UNICEF Crypto Fund to Invest $100K in Humanitarian Blockchain Projects

UNICEF Crypto fund is looking forward to work with the blockchain and cryptocurrency companies that are in the nascent stage to leverage the blockchain technology and overcome the humanitarian challenges, especially in this pandemic. In the past few years, UNICEF is giving funds to many startups that have a great idea of using open source technology to develop innovative solutions. These solutions will make the world the best place for everyone to live in. UNICEF is trying to accelerate this process.

Cecilia Chapiro, who is working as the investment advisor for UNICEF ventures, stated that the innovation fund was announced in 2016 to support the latest technologies that are being developed by the countries in the developing phase. UNICEF has invested in 50 startups in 35 countries. They only invest in the technologies that can serve billions of people, exclusively the children globally.

According to this person, blockchain is found to be the most useful technology that would make a huge impact across the globe. They have invested around USD 1, 00,000 on this technology this year as a fund to six different startups, of which three are working on blockchain.

The cryptocurrency fund launched by UNICEF would give ample support to the Ethereum Foundation that was started in 2019. This fund is similar to that of the innovation fund. The only difference between both is that the former fund would be used for investing only in cryptocurrency. The companies who want the fund must have a one-year experience to reap the non-financial benefits. They only shortlist the companies, which have ideas that can be turned into solutions and serve many people. The support would be given to get investors by talking to them as part of the one-year program.

The most significant crypto investment that is made by UNICEF to date is 125 ETH, which would go up to USD 28,600. It invested this amount in eight different companies that focused on using open source technologies. There is another announcement made by UNICEF that it would release another USD 1, 00,000 in USD dollars for the blockchain startups to use the open-source technology optimally to fight the challenges faced by the world, especially the pandemic situation.
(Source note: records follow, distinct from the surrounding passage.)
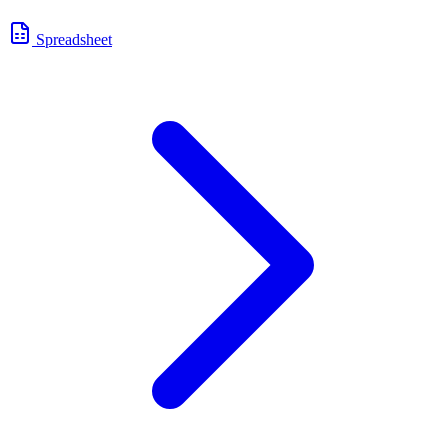
Spreadsheet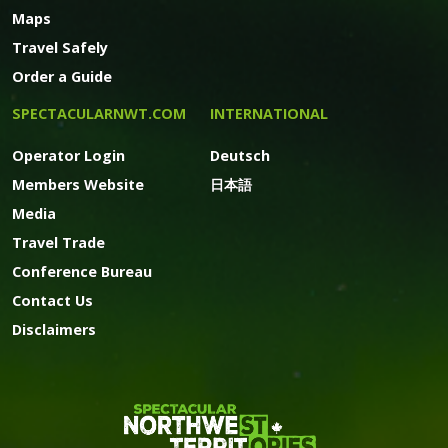
Maps
Travel Safely
Order a Guide
SPECTACULARNWT.COM
INTERNATIONAL
Operator Login
Deutsch
Members Website
日本語
Media
Travel Trade
Conference Bureau
Contact Us
Disclaimers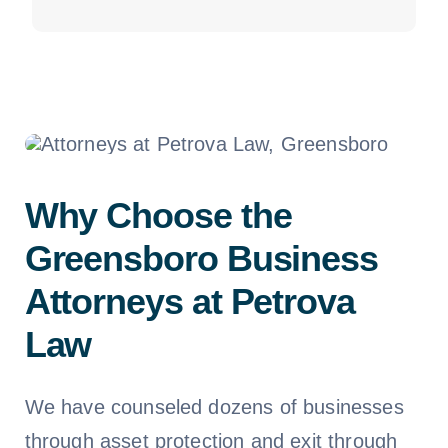
Why Choose the
Greensboro Business
Attorneys at Petrova
Law
We have counseled dozens of businesses
through asset protection and exit through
The crypto venture launched by the investment advisor stated that the fund would be utilized rigorously for the startups working on blockchain. They invested in three companies a few years ago and a few more in the last few weeks. The crypto fund available with UNICEF could fund six to eight more companies working on the blockchain projects. UNICEF supports the startups that have the prototype for blockchain to transform the countries where there is a dire need for this technology. The startup company called StaTwig who is based out in India, made use of blockchain to track the supply chain of rice that is distributed by the government of India to the people belonging to the low-income areas. There is a public distribution system (PDS ) utilized to distribute rice to the people below the poverty line. There is a massive demand for the pubic distribution system in this pandemic. The PDS is found to be highly effective and is addressing many problems. There is transparency maintained to ensure enough rice bags in every warehouse to meet the demand.
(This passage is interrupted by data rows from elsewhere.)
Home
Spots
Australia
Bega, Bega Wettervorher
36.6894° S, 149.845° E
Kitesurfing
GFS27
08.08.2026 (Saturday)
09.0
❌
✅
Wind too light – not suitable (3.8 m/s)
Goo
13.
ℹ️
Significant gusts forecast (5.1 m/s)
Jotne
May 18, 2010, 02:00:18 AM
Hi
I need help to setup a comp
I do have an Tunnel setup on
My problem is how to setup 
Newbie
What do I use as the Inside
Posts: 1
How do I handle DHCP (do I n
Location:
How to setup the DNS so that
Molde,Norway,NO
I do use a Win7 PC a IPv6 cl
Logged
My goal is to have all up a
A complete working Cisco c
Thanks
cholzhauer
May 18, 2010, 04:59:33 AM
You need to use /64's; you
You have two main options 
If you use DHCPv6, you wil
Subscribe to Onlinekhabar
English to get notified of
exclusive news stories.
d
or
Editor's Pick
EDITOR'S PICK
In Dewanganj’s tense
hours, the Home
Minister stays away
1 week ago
UNICEF invested in the startup company in Mexico to distribute the blockchain-based government assets and came up with 1000 blockchain IDs to allocate them to children. The blockchain-based citizen ID will make the government assets transparent, secure, and digital.
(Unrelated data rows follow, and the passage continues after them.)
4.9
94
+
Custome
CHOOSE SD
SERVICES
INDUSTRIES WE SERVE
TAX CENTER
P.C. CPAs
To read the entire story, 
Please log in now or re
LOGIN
Brain Behlendor, one of the Hyperledger Foundation directors, is essential to get the open-source license to convert a tool to the one that can benefit people. The blockchain startups that are funded by UNICEF are based out of Europe, the US, and Asia. The UNICEF wants to invest in minorities, and companies run by women. The pandemic has created no issue for UNICEF to invest in startups. There is a one week workshop conducted to companies that receive funds; however, due to pandemic these workshops were made virtual.